Quinton Alston on Cyclones: 'They don't like us, we don't like them'

Pat Harty
Iowa City Press-Citizen

Iowa senior linebacker Quinton Alston apparently isn't concerned about producing bulletin-board material in Ames.

Alston spoke candidly with reporters on Tuesday about his feeling towards Iowa State, which is Iowa's opponent on Saturday at Kinnick Stadium.

"It's no secret about this week, Iowa State: They don't like us, we don't like them," Alston said. "So it's going to be a physical game. They're going to try and run the ball. They're going to try and throw the ball.

"We're going to go out there and we're going to hit them in the mouth."

A native of Sicklerville, N.J., Alston said it didn't take him very long after joining the Iowa team to realize where the Cyclones stand.

"They tell you from Day 1, we don't like them and they don't like us," Alston said. "So this is our rivalry game. This is a big game in the state. So it didn't take long at all, a couple hours, maybe."

Iowa used to dominate the rivalry with Iowa State, winning 15 consecutive games from 1983-97. Such control is no longer a luxury, however, as evidenced by Iowa coach Kirk Ferentz's 7-8 record against the Cyclones.

Alston said the Cyclones talk more trash on the field than any of Iowa's other opponents.

"It doesn't take that long to really get used to the rivalry and really not like them," Alston said.

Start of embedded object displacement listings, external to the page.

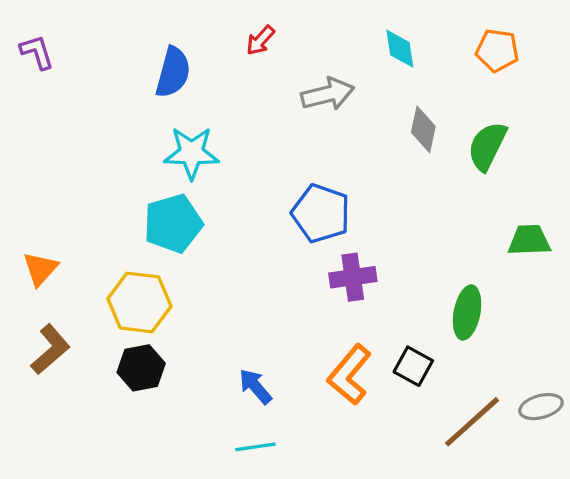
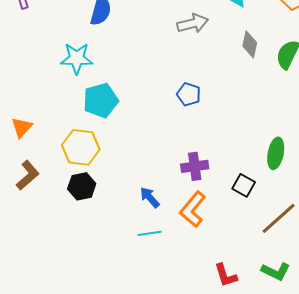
cyan star: (192, 153) -> (77, 58), moved
blue pentagon: (321, 213) -> (189, 94), size x0.7
purple cross: (353, 277) -> (195, 166), moved
orange L-shape: (349, 375) -> (193, 209), moved

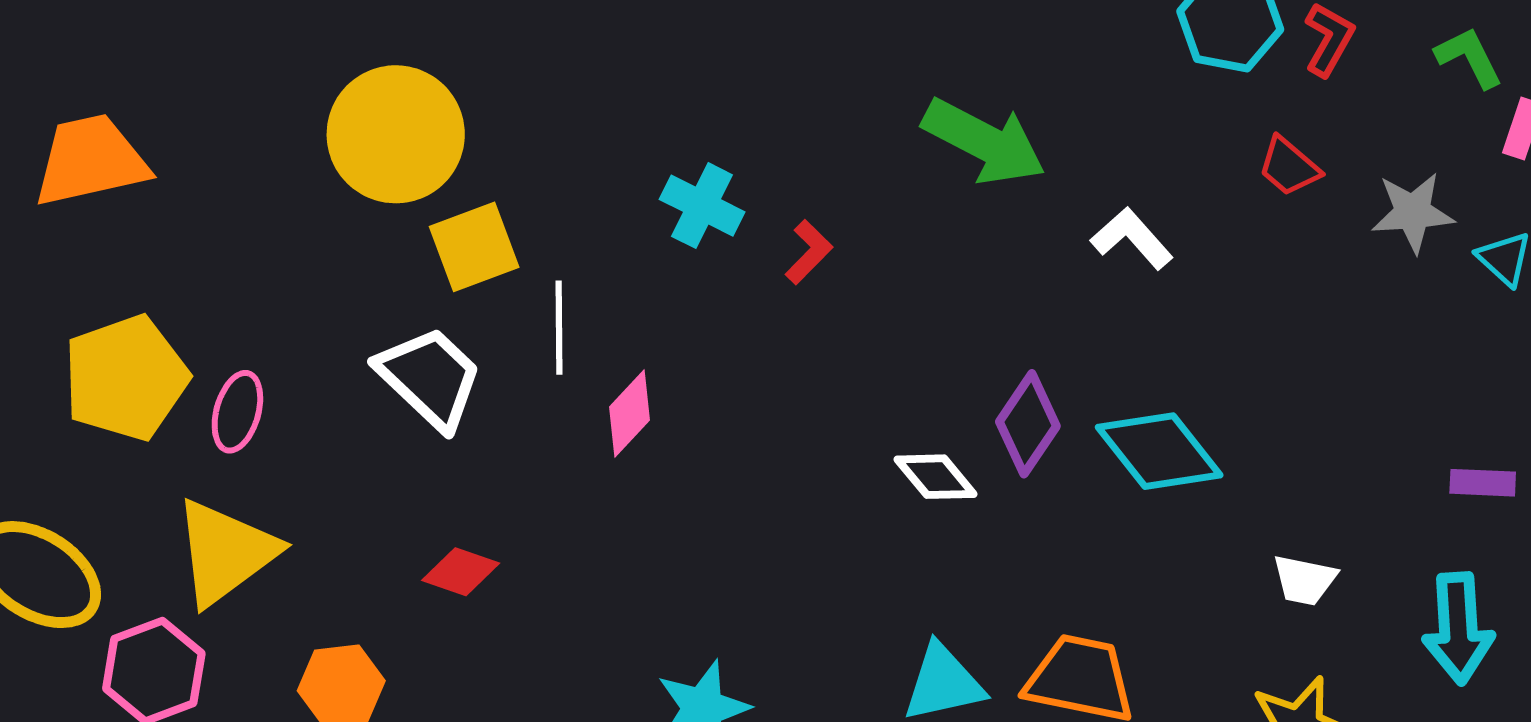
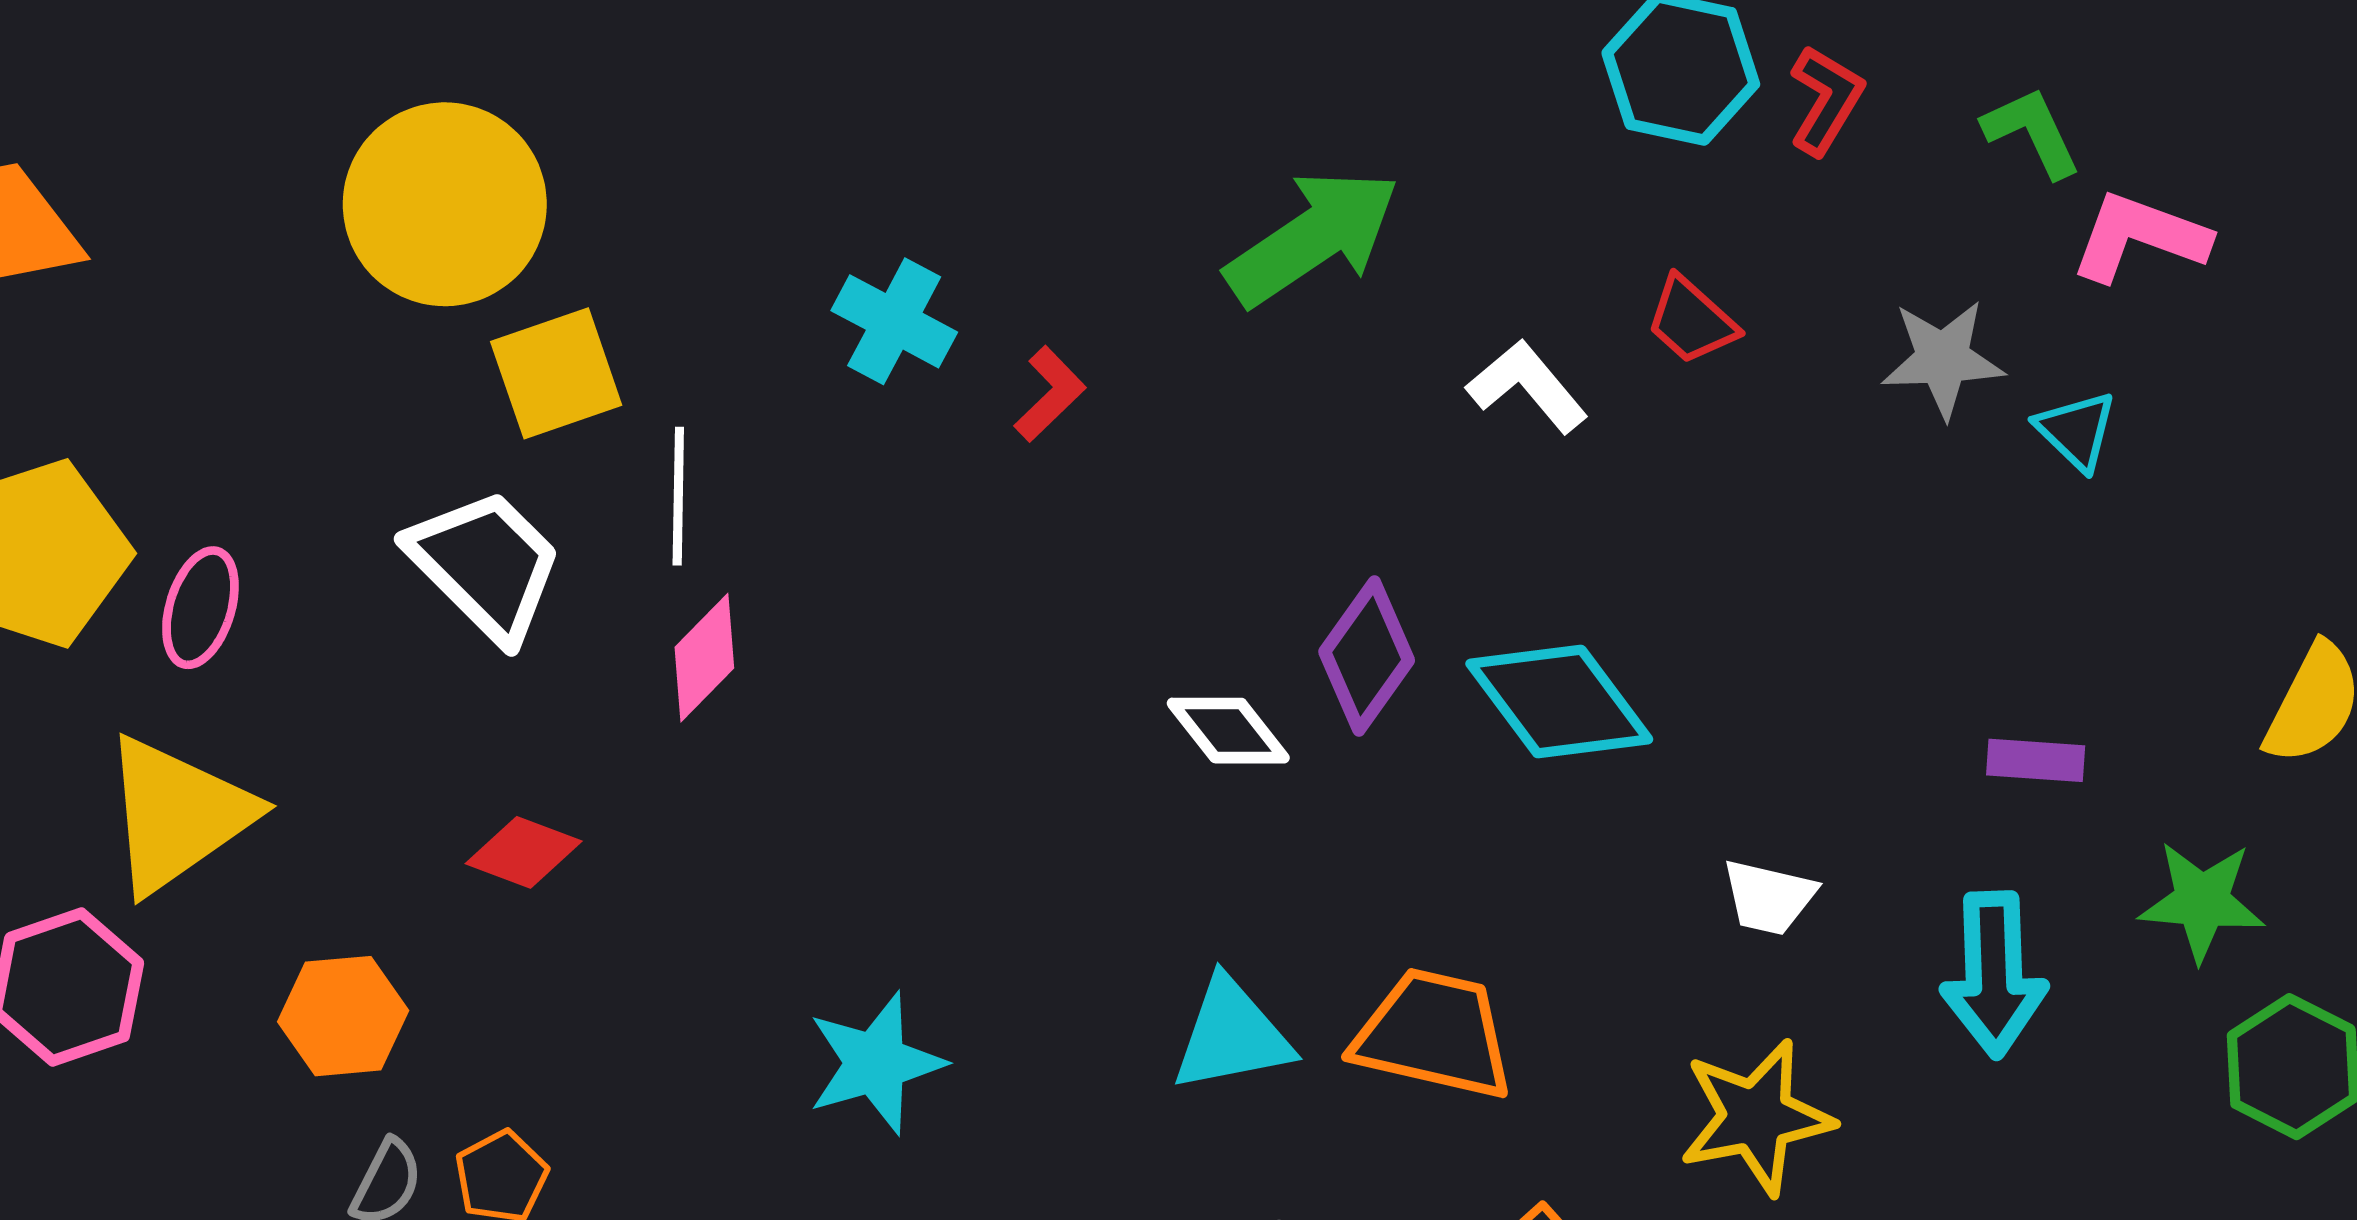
green arrow: (984, 141) -> (1313, 238), turned -63
red trapezoid: (1289, 166) -> (1691, 320), moved
pink diamond: (630, 414) -> (704, 658), moved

Junior defensive back Jordan Lomax, who is form Upper Marlboro, Md., also addressed Iowa State's alleged propensity at smack talk.

"We try not to listen to all the noise they talk about us," Lomax said.

Senior receiver Damond Powell got his first taste of the rivalry last year in Ames after transferring to Iowa from junior college. The Hawkeyes overcome a hostile environment in Jack Trice Stadium to prevail 27-21.

"Being there the first time was a big experience," Powell said. "There were a lot of people out there. I didn't know they hated us like that."